Ouf!
Bonjour à tous, amis lecteurs. Une éternité sans vous donner des nouvelles du front du Domaine, un mois sans repos (tu exagères toujours, Luc), sans relâche, la tête, les jambes et les bras dans les vignes….
C’est véritablement le premier moment me laissant reprendre le clavier dans un état d’esprit propice à l’écriture d’un billet. Je vais essayer de vous faire partager un mois de juin viticole dans un millésime peu simple
De plus, et j’espère ne pas m’attirer les foudres de Zeus lui-même, j’ai un peu de temps car le ciel s’assombrit et les orages violents sont annoncés passeront à côté!
Je relis mes deux derniers billets pour y découvrir que les travaux nous occupant il y a 3-4 semaines me paraissent bien lointain.

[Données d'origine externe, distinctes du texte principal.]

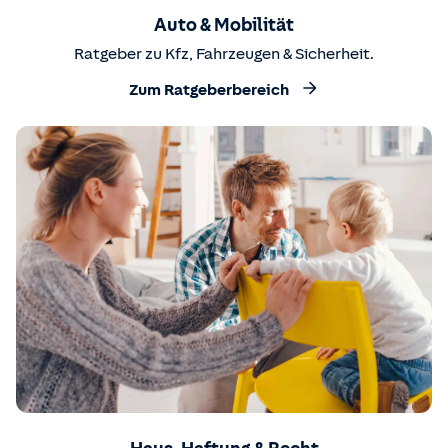
Auto & Mobilität
Ratgeber zu Kfz, Fahrzeugen & Sicherheit.
Zum Ratgeberbereich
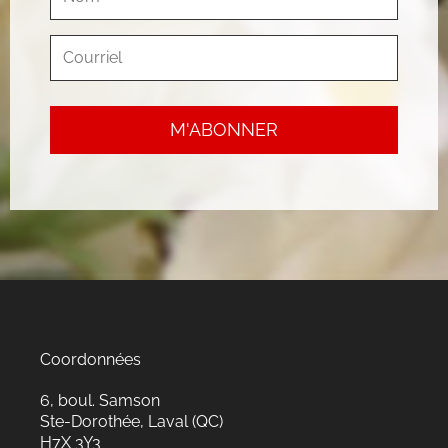
Coordonnées
6, boul. Samson
Ste-Dorothée, Laval (QC)
H7X 3Y3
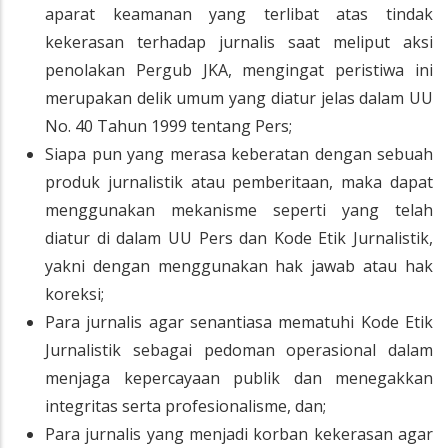
aparat keamanan yang terlibat atas tindak
kekerasan terhadap jurnalis saat meliput aksi
penolakan Pergub JKA, mengingat peristiwa ini
merupakan delik umum yang diatur jelas dalam UU
No. 40 Tahun 1999 tentang Pers;
Siapa pun yang merasa keberatan dengan sebuah
produk jurnalistik atau pemberitaan, maka dapat
menggunakan mekanisme seperti yang telah
diatur di dalam UU Pers dan Kode Etik Jurnalistik,
yakni dengan menggunakan hak jawab atau hak
koreksi;
Para jurnalis agar senantiasa mematuhi Kode Etik
Jurnalistik sebagai pedoman operasional dalam
menjaga kepercayaan publik dan menegakkan
integritas serta profesionalisme, dan;
Para jurnalis yang menjadi korban kekerasan agar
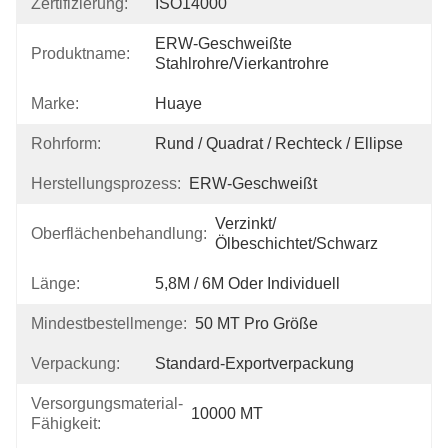
Zertifizierung:
ISO14000
ERW-Geschweißte 
Produktname:
Stahlrohre/Vierkantrohre
Marke:
Huaye
Rohrform:
Rund / Quadrat / Rechteck / Ellipse
Herstellungsprozess:
ERW-Geschweißt
Verzinkt/
Oberflächenbehandlung:
Ölbeschichtet/schwarz
Länge:
5,8M / 6M Oder Individuell
Mindestbestellmenge:
50 MT Pro Größe
Verpackung:
Standard-Exportverpackung
Versorgungsmaterial-
10000 MT
Fähigkeit:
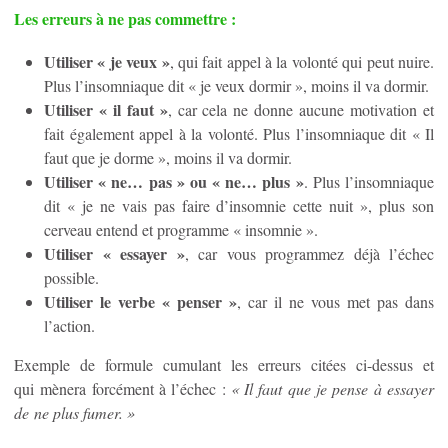
Les erreurs à ne pas commettre :
Utiliser « je veux »
, qui fait appel à la volonté qui peut nuire.
Plus l’insomniaque dit « je veux dormir », moins il va dormir.
Utiliser « il faut »
, car cela ne donne aucune motivation et
fait également appel à la volonté. Plus l’insomniaque dit « Il
faut que je dorme », moins il va dormir.
Utiliser « ne… pas » ou « ne… plus »
. Plus l’insomniaque
dit « je ne vais pas faire d’insomnie cette nuit », plus son
cerveau entend et programme « insomnie ».
Utiliser « essayer »
, car vous programmez déjà l’échec
possible.
Utiliser le verbe « penser »
, car il ne vous met pas dans
l’action.
Exemple de formule cumulant les erreurs citées ci-dessus et
qui mènera forcément à l’échec :
« Il faut que je pense à essayer
de
ne plus fumer. »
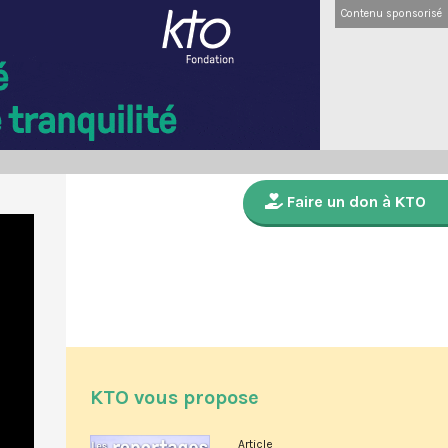
Contenu sponsorisé
Faire un don à KTO
KTO vous propose
Article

Reprenons:
Après la pose des ficelles de palissage, je voulais laisser aller le plus longtemps possible avant de cisailler, piquant ainsi une des (nombreuses) bonnes idées de mes collègues bio-dynamiciens. Las, après le début d’été détrempé, la chaleur est arrivée et ma liane sauvage préférée s’est montrée sous son meilleur jour: Sauvage! Une pousse record que même les installations fixes (piquets et fil de fer) ne parvenaient plus à soutenir. De plus, utilisant un système de pulvérisation face par face (qualitativement au top, mais demandant des mises en fils parfaites), avec des rampes descendant jusqu’au sol, il était nécessaire de « faire un peu de place ». Donc, premier cisaillage et … traitement.
Les traitements, pendant qu’on y est, ont une importance toute particulière cette année. L’humidité couplée à la chaleur et à des terrains gorgés d’eau sont les facteurs déclenchant pour les champignons appréciant la vigne et s’y développant avec plaisir.
Pas de fréquence plus élevée pour les applications, mais un choix de produits tourné vers la sélectivité, la rémanence et la tenue au lessivage. En plus du choix de la matière active, l’application est hyper importante, peut-être même plus importante que le produit.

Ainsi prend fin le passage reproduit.